Could Trump’s New Travel Ban Affect the Oscar Race Again?

Two countries on the banned list, Iran and Venezuela, have already submitted entries in this year’s Oscar foreign-language race

Farhadi Salesman Oscars
Anousheh Ansari accepts the Oscar on behalf of Iranian director Asghar Farhadi / Getty Images

President Trump’s original travel ban arguably helped Asghar Farhadi’s “The Salesman” win the Academy Award for Best Foreign Language film in February, but don’t expect his newly announced ban to have much effect on the current awards race.

That’s because most of the countries on the new list don’t have significant film industries and rarely, if ever, participate in the awards contest. The two that do participate and have announced Oscar entries this year, Iran and Venezuela, are not considered among the top contenders at the moment.

Last year, Iran submitted “The Salesman,” which had screened in Cannes and was from the acclaimed director whose 2011 drama “A Separation” had given the country its only Academy Award. (The Oscar for foreign-language film officially goes to the submitting country, not the filmmaker.)

When Trump’s ban on travel into the United States from a number of predominantly Muslim countries was initially announced, Farhadi said that they would not attend the ceremony — and even when the ban was overturned by the courts, the director opted to stay away in protest.

The ban helped make Farhadi and his film a cause celebre in the weeks leading up to the Oscars — and in a year that found his film in a tight race with “Toni Erdmann” and “A Man Called Ove,” it may well have been enough to tip the scales and give Iran its second Oscar out of 22 Academy Awards submissions.

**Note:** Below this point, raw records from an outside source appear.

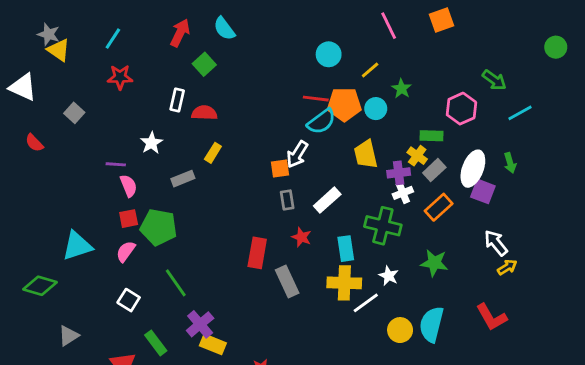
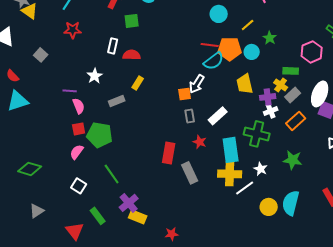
green square: (204, 64) -> (132, 21), turned 35
cyan triangle: (77, 246) -> (18, 101), moved
cyan rectangle: (346, 249) -> (231, 150), size x1.4
green diamond: (40, 286) -> (30, 169), moved

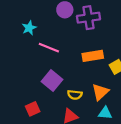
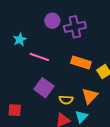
orange rectangle: (93, 56) -> (81, 62), turned 30
red square: (33, 109) -> (15, 110), moved, turned 32
cyan triangle: (105, 113) -> (81, 117), moved, turned -48

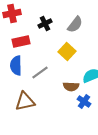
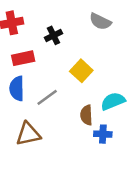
gray semicircle: (75, 24) -> (100, 22), moved, turned 78
brown semicircle: (71, 86) -> (86, 115), turned 84
blue cross: (84, 102) -> (103, 134), turned -32

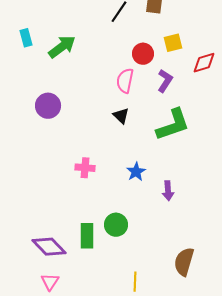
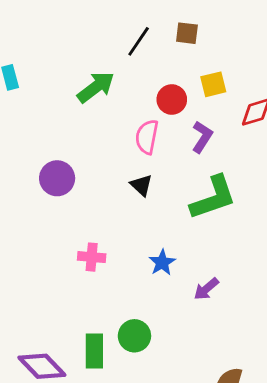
green arrow: (62, 47) -> (96, 87), moved
purple circle: (48, 106) -> (57, 178), moved
purple arrow: (168, 191) -> (206, 289), turned 54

But this year’s Iranian submission, Narges Abyar’s “Breath,” doesn’t have nearly the profile that “The Salesman” had. Dealing with the daydreams of a young girl during the Iranian Revolution of the 1970s, its exposure has come at smaller festivals including the Tallinn Black Nights Film Festival and the Fajr Film Festival.

Venezuela, meanwhile, has submitted 27 films to the Academy over the years, with 2014’s “The Liberator” making the shortlist but falling short of a nomination. None of the other submissions made it that far.

This year’s Venezuelan submission is Ignacio Castillo Cottin’s “El Inca,” the true story of a professional boxer who was arrested on suspicion of killing his wife. Again, it is not one of the top contenders in a foreign-language race that also includes Sweden’s “The Square,” Germany’s “In the Fade,” Israel’s “Foxtrot,” Cambodia’s “First They Killed My Father” and Russia’s “Loveless.”

Among the other countries in Trump’s new travel ban, Chad has submitted films to the Oscars twice, once in 2002 and once in 2013, without being nominated or shortlisted. Yemen submitted for the first time last year but did not make the shortlist.

Syria, Libya and Somalia have never participated in the race.